**What to do**: Gather each line of the records where "within" appears.

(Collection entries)
= = = =

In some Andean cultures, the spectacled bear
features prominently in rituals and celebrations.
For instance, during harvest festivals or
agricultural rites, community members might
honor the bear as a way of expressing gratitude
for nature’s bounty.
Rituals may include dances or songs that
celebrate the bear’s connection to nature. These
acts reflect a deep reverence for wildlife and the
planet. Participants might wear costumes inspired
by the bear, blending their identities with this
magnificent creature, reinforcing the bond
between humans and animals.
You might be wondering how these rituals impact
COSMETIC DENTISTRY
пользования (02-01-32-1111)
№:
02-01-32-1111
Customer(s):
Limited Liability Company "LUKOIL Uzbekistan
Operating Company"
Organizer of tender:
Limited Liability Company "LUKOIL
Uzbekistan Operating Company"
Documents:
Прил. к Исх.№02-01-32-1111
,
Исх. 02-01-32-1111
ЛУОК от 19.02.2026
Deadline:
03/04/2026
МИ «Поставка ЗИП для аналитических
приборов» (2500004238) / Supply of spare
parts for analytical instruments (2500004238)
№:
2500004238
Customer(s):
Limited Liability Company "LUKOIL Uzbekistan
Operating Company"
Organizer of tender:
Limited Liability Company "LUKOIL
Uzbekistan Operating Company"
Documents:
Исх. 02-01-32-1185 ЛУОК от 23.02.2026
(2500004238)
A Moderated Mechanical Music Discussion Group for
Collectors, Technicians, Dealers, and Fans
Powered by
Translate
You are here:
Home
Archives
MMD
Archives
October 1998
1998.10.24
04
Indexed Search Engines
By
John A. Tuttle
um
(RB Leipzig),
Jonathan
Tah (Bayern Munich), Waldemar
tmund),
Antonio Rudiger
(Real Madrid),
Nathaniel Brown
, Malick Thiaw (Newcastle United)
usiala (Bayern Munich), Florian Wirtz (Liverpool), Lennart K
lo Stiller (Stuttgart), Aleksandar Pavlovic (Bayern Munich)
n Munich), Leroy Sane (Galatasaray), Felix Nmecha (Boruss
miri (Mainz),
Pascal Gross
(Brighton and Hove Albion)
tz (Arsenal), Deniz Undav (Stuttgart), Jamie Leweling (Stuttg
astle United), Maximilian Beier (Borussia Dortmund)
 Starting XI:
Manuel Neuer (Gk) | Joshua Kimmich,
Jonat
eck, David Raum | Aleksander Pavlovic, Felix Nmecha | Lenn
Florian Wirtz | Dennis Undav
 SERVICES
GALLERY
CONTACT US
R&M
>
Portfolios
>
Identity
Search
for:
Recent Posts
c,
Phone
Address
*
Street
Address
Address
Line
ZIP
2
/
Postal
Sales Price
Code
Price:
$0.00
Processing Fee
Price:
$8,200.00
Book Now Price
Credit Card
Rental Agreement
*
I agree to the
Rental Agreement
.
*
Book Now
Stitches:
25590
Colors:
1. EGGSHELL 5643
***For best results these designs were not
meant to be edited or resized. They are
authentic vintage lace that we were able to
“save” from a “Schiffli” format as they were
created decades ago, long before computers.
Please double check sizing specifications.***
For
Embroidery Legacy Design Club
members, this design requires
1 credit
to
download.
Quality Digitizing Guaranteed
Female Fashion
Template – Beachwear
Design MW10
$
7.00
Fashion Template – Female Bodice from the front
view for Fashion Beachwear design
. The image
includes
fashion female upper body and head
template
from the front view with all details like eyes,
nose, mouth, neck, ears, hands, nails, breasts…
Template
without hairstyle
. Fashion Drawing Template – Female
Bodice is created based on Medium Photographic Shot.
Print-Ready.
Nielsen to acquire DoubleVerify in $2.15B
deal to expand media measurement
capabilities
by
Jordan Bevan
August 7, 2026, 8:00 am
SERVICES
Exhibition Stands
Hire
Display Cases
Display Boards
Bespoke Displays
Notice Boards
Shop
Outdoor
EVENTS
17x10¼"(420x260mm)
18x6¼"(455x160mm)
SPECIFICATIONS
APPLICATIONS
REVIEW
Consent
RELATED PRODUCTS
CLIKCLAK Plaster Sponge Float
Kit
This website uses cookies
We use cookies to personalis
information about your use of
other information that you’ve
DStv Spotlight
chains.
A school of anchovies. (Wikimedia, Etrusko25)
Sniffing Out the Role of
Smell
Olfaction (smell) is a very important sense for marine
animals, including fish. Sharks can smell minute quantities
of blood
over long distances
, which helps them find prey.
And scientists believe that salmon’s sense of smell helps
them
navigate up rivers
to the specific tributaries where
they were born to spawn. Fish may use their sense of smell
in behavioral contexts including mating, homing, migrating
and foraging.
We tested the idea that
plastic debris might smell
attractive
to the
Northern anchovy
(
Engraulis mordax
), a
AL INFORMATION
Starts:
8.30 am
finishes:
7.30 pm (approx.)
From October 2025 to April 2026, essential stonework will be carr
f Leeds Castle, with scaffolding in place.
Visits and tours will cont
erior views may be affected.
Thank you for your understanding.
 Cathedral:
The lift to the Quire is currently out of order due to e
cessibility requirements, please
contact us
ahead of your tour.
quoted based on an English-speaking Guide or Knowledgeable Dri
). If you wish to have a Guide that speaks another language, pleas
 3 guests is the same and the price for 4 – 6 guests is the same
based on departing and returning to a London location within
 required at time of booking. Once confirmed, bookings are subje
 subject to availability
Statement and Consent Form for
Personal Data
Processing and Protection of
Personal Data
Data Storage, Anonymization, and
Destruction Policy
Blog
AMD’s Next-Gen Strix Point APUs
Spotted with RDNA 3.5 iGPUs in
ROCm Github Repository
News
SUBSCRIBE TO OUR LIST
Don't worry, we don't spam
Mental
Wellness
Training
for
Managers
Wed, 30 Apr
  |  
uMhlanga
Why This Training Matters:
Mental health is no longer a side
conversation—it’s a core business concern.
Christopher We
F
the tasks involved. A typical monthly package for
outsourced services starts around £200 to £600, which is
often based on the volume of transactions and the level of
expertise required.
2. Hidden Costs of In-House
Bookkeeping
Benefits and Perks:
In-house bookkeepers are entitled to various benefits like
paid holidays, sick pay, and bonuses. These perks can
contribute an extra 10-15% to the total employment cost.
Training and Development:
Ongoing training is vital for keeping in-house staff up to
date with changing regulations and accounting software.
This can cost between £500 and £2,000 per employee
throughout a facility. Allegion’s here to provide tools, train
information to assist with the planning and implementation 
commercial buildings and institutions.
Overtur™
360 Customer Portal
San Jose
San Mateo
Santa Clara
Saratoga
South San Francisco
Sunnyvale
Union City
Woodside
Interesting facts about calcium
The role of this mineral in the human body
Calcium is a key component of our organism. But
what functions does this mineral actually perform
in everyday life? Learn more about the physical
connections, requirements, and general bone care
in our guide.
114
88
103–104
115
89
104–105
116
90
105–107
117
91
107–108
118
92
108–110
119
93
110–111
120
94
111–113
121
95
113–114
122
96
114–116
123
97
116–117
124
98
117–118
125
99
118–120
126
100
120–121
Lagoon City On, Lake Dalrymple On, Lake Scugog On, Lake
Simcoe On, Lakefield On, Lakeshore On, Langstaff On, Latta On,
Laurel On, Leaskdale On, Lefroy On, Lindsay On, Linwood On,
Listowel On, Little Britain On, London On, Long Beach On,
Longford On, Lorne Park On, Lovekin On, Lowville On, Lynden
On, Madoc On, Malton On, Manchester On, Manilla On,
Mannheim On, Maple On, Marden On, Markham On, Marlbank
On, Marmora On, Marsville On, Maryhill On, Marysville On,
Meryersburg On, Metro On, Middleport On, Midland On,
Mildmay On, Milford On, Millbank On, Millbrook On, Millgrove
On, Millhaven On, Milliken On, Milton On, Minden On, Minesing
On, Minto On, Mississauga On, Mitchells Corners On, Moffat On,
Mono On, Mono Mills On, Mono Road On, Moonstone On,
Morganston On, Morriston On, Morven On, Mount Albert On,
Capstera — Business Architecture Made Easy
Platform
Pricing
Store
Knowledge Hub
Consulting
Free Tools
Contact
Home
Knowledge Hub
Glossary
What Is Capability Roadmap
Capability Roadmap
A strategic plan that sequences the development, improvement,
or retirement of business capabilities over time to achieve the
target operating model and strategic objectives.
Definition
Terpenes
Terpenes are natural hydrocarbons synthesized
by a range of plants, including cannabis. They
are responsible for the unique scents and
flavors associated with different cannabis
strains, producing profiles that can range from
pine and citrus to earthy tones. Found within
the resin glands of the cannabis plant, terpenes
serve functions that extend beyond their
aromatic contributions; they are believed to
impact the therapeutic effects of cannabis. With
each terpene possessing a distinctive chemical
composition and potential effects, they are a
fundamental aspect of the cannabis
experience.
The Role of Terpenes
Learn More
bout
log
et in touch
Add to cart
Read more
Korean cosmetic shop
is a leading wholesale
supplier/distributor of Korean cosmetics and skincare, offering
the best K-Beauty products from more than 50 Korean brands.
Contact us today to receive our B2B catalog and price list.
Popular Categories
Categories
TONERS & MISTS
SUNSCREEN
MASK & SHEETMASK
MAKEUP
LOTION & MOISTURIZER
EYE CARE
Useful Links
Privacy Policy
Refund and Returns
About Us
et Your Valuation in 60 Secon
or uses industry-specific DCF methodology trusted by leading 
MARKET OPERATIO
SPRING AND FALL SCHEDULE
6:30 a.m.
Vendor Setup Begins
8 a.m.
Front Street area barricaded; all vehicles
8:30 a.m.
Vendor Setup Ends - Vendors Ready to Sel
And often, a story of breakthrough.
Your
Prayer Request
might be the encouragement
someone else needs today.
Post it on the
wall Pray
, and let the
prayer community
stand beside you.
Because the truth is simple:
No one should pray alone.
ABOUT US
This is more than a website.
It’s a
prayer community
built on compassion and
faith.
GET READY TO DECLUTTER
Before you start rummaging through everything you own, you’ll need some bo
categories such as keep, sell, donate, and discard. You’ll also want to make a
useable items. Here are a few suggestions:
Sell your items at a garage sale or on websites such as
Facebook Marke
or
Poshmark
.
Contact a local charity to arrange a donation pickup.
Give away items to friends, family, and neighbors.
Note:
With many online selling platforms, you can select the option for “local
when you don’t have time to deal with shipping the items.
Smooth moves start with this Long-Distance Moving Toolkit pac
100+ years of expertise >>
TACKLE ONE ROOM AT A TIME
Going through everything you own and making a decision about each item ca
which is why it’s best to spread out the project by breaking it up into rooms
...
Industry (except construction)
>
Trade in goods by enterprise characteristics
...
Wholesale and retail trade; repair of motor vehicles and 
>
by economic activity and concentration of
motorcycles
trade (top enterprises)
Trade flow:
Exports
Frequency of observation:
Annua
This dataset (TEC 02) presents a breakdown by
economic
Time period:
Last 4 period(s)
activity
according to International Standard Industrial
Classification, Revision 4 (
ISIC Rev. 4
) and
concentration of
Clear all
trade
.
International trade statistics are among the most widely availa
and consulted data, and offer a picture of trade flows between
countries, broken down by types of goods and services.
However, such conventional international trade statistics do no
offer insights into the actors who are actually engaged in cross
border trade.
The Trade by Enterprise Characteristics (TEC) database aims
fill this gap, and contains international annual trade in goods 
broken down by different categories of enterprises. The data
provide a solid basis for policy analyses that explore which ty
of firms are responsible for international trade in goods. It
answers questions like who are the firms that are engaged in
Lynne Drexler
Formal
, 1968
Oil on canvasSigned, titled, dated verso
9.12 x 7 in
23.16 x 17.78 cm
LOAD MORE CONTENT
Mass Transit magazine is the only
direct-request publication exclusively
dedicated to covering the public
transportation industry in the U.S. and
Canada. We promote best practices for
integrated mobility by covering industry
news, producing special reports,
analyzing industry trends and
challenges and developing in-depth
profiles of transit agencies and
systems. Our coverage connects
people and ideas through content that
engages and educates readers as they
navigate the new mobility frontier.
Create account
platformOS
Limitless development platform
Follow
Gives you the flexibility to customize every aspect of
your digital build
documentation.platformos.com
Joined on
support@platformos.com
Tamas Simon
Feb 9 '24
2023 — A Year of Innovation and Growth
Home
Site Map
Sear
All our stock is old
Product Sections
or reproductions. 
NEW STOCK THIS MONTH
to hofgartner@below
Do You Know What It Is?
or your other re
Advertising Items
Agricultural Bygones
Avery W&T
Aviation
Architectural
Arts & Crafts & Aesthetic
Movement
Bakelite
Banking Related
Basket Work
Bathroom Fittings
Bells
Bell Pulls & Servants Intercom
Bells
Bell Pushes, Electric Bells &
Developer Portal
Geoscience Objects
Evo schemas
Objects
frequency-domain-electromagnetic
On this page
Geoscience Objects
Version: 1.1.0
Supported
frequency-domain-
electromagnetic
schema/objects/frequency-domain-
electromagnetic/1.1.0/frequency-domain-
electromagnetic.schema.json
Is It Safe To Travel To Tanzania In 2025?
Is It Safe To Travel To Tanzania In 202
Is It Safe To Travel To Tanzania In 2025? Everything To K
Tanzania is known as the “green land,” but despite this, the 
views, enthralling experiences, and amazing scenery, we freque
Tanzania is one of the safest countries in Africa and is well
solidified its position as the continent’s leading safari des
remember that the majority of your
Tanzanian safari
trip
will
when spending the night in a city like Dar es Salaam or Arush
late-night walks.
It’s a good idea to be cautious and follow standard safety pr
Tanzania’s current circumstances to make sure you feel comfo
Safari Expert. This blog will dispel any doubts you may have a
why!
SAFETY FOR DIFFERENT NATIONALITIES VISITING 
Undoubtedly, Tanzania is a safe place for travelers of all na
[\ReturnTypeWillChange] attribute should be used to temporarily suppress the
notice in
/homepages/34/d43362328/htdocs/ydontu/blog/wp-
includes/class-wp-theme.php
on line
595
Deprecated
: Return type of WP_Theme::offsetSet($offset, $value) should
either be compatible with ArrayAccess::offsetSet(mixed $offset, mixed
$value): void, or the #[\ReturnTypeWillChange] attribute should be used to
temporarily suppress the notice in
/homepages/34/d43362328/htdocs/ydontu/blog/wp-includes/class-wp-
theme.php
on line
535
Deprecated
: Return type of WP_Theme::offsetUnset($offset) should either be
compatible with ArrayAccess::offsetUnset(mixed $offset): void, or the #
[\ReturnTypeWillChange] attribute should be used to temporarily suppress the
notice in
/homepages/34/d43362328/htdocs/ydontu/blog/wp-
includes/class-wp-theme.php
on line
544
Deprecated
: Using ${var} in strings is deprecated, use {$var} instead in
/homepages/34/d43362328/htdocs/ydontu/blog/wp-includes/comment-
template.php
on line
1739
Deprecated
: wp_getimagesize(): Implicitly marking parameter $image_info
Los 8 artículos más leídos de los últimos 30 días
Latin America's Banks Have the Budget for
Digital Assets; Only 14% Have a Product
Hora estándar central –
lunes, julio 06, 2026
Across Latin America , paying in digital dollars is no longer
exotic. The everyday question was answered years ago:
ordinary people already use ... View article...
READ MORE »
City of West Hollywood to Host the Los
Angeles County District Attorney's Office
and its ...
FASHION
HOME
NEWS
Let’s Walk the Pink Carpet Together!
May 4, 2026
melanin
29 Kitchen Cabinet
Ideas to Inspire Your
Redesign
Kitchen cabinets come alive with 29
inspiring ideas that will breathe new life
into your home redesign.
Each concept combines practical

= = = =

**Answer for the task**:
based on departing and returning to a London location within
pine and citrus to earthy tones. Found within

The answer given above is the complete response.